Unterdrückungs- und Gewaltpolitik der AKP-Regierung zu Newroz

Newroz und die AKP

Sercan Aydın, ROJ TV

Während Newroz für die Kurden Begeisterung für die Freiheit und für ein neues Leben bedeutet, jagt es den kolonialistischen Mächten Angst ein. Die Stärke und die Kraft des kurdischen Volkes, die im diesjährigen Newroz sichtbar wurden, versetzten die Herrschenden in Panik. Die Tatsache, dass in diesem Jahr im syrischen und im türkischen Teil Kurdistans jeweils drei Kurden durch staatliche Angriffe ums Leben kamen, ist Resultat dieser Furcht. Ein Sprichwort besagt, dass Furcht nicht vor dem Tod schützt. Die Zahl der Kurden wächst immer weiter, je mehr von ihnen getötet werden. Dies wurde in den letzten zehn Jahren bewiesen. Während die Anzahl der bei den Newrozfeierlichkeiten ermordeten Kurden inzwischen mehrere Hundert erreicht hat, nimmt die Teilnehmerzahl an den Newrozkundgebungen mit jedem Jahr zu.
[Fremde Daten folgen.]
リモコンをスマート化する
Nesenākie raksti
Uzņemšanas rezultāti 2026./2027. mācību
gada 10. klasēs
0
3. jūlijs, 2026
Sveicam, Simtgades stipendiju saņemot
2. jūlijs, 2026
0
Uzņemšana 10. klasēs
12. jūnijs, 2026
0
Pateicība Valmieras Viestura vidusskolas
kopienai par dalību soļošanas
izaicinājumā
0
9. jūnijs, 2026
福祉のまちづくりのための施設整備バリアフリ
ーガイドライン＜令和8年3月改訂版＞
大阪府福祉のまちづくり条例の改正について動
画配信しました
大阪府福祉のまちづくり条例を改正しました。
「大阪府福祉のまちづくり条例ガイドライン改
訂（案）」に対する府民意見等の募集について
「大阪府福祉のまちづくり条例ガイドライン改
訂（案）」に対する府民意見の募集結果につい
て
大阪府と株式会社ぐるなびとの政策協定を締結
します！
Newroz 2008 hat noch einmal bewiesen, dass die Verleugnungspolitik des türkischen Staates gegenüber dem kurdischen Volk nichts anderes ist, als am Krieg festzuhalten, den er nie wird gewinnen können. Da ihm die Tötung aller Kurden unmöglich ist, sollte er im Interesse seiner eigenen Bevölkerung die Verleugnungspolitik aufgeben. Ein weiteres Sprichwort sagt: Je früher die Umkehr vom Verlust, umso größer der Gewinn.
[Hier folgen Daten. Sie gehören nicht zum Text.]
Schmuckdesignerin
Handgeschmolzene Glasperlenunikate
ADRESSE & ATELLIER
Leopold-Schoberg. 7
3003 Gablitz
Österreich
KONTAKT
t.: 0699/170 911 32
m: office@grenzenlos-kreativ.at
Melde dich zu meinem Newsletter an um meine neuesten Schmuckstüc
Die Kurden wollen demokratische Selbstbestimmung. Demokratische Selbstbestimmung hingegen bedeutet die demokratische Einheit der Türkei. Die Kurden beim Namen zu nennen wird die Türkei nicht teilen. Bildung in kurdischer Muttersprache wird die Türkei nicht teilen. Das Ausleben kurdischer Kultur wie der türkischen wird die Türkei nicht teilen. Kurdische Regionalparlamente zusätzlich zum türkischen Parlament werden die Türkei nicht teilen. Die Ausweitung der Befugnisse für die Kommunalverwaltungen wird die Türkei nicht teilen.
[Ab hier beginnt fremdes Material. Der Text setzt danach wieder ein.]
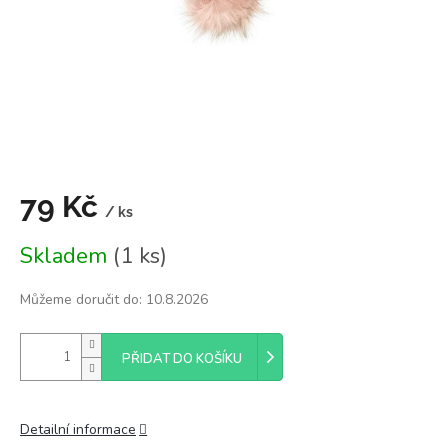
79 Kč
/ ks
Měrná
Skladem
(1 ks)
cena:
Můžeme doručit do:
10.8.2026
PŘIDAT DO KOŠÍKU
Detailní informace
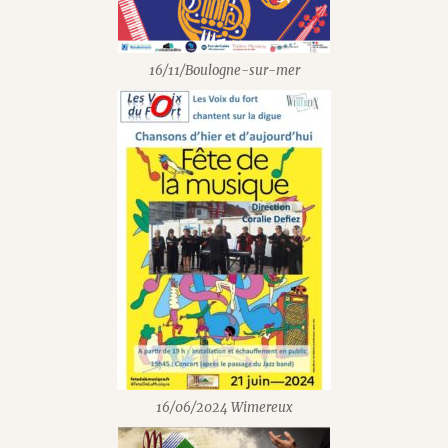
16/11/Boulogne-sur-mer
16/06/2024 Wimereux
Bei der wahren Demokratisierung der Türkei werden alle diese Grundrechte nicht zu verhindern sein. Folglich wird die Demokratisierung der Türkei die Türkei nicht teilen.
Die zahlreiche Teilnahme der kurdischen Bevölkerung an den diesjährigen Newrozfeierlichkeiten sollte als Zustimmung zum Projekt der „Demokratischen Autonomie (Selbstverwaltung)“ betrachtet werden, dem türkische Staatsvertreter die daraus entstehenden Notwendigkeiten folgen lassen sollten. Statt sich gegen den Willen der Bevölkerung zu stellen, sollten sie von ihrer Verleugnungspolitik Abstand nehmen und öffentlich erklären, die kurdische Frage zu lösen. Die Voraussetzungen sind besser denn je, denn der kurdische Volksvertreter Abdullah Öcalan ist eine große Chance, der eine Lösung des Problems erleichtern kann, die PKK ist die Garantie für die Lösung der kurdische Frage auf der Grundlage der Geschwisterlichkeit der Völker und die KCK ist eine Kraft, die eine akzeptable Lösung unterstützt.
Der türkische Staat sollte endlich sehen, dass eine Liquidierung des kurdischen Volksvertreters sowie der PKK dem türkischen Volk am meisten schaden würde. Solche Akteure, die in dieser Weise eine akzeptable Lösung anstreben, werden sich in Kurdistan auf lange Zeit nicht noch einmal finden lassen.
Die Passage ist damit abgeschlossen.